Goal of the exercise
In the entries below, find each line with the word "banyak" and return it.
++++ Records provided
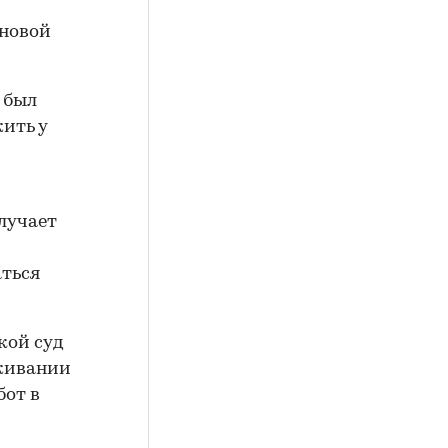
 новой
 был
ить у
лучает
аться
кой суд
оживании
бот в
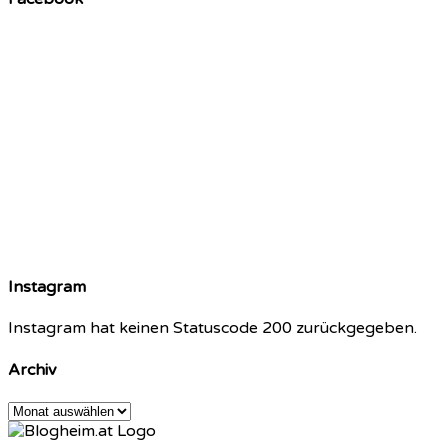
Instagram
Instagram hat keinen Statuscode 200 zurückgegeben.
Archiv
Archiv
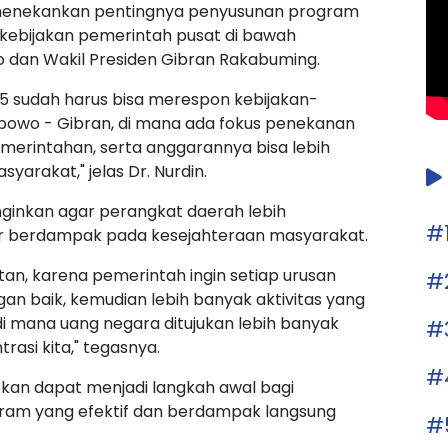
 menekankan pentingnya penyusunan program
 kebijakan pemerintah pusat di bawah
 dan Wakil Presiden Gibran Rakabuming.
5 sudah harus bisa merespon kebijakan-
abowo - Gibran, di mana ada fokus penekanan
merintahan, serta anggarannya bisa lebih
yarakat," jelas Dr. Nurdin.
nginkan agar perangkat daerah lebih
#
r berdampak pada kesejahteraan masyarakat.
an, karena pemerintah ingin setiap urusan
#
an baik, kemudian lebih banyak aktivitas yang
i mana uang negara ditujukan lebih banyak
#
rasi kita," tegasnya.
#
rapkan dapat menjadi langkah awal bagi
ram yang efektif dan berdampak langsung
#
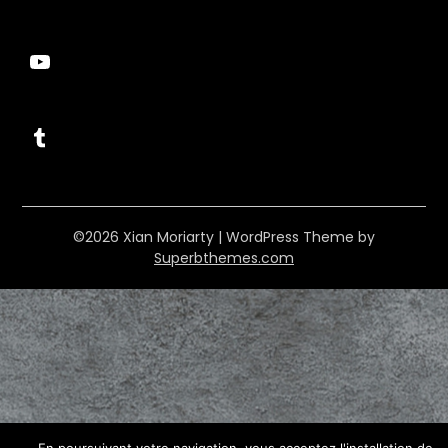
YouTube
Tumblr
©2026 Xian Moriarty
| WordPress Theme by
Superbthemes.com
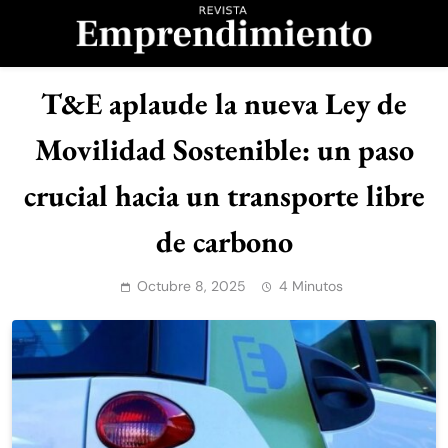
Saltar
al
contenido
Revista
T&E aplaude la nueva Ley de
Emprendimiento
Movilidad Sostenible: un paso
crucial hacia un transporte libre
de carbono
Octubre 8, 2025
4 Minutos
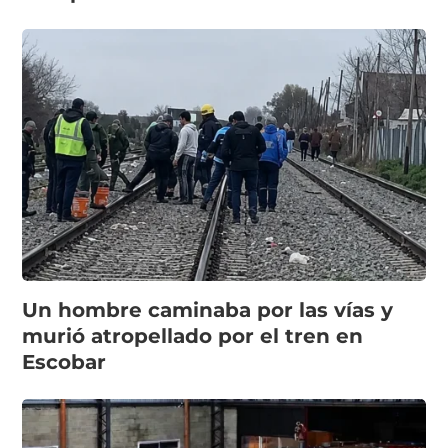
Un hombre caminaba por las vías y
murió atropellado por el tren en
Escobar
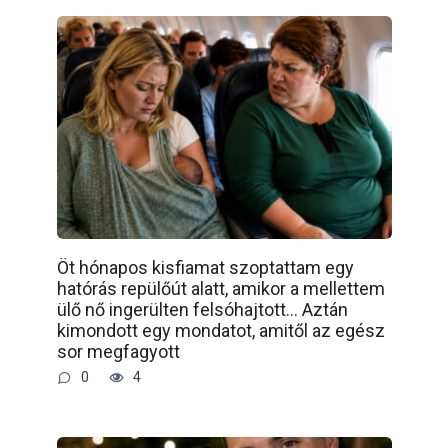
Öt hónapos kisfiamat szoptattam egy
hatórás repülőút alatt, amikor a mellettem
ülő nő ingerülten felsóhajtott… Aztán
kimondott egy mondatot, amitől az egész
sor megfagyott
0
4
++++++++
Completed task
an baik, kemudian lebih banyak aktivitas yang
i mana uang negara ditujukan lebih banyak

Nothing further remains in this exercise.